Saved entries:
____________

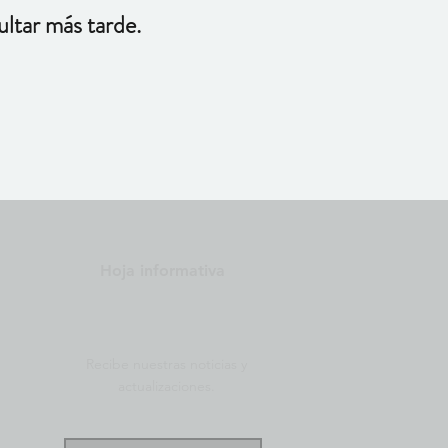
ltar más tarde.
Hoja informativa
Recibe nuestras noticias y
actualizaciones.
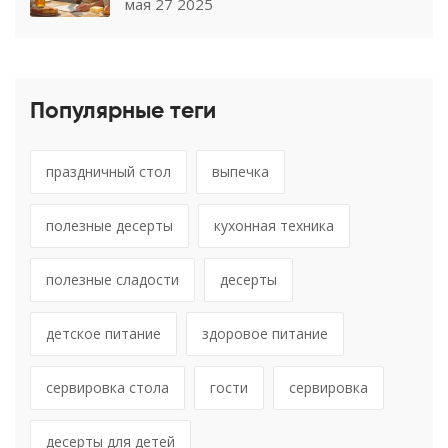
мая 27 2025
Популярные теги
праздничный стол
выпечка
полезные десерты
кухонная техника
полезные сладости
десерты
детское питание
здоровое питание
сервировка стола
гости
сервировка
десерты для детей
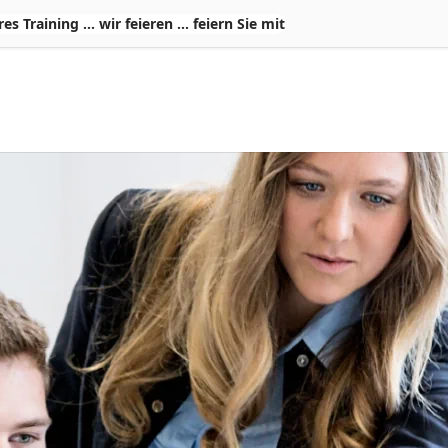
Training ... wir feieren ... feiern Sie mit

____________

- Instructions for the task
Give back, word for word, the lines from the line that contains "actualizaciones." through the last line of the records, with no pictures and nothing else.

- Exercise answer
actualizaciones.
мая 27 2025
Популярные теги
праздничный стол
выпечка
полезные десерты
кухонная техника
полезные сладости
десерты
детское питание
здоровое питание
сервировка стола
гости
сервировка
десерты для детей
Training ... wir feieren ... feiern Sie mit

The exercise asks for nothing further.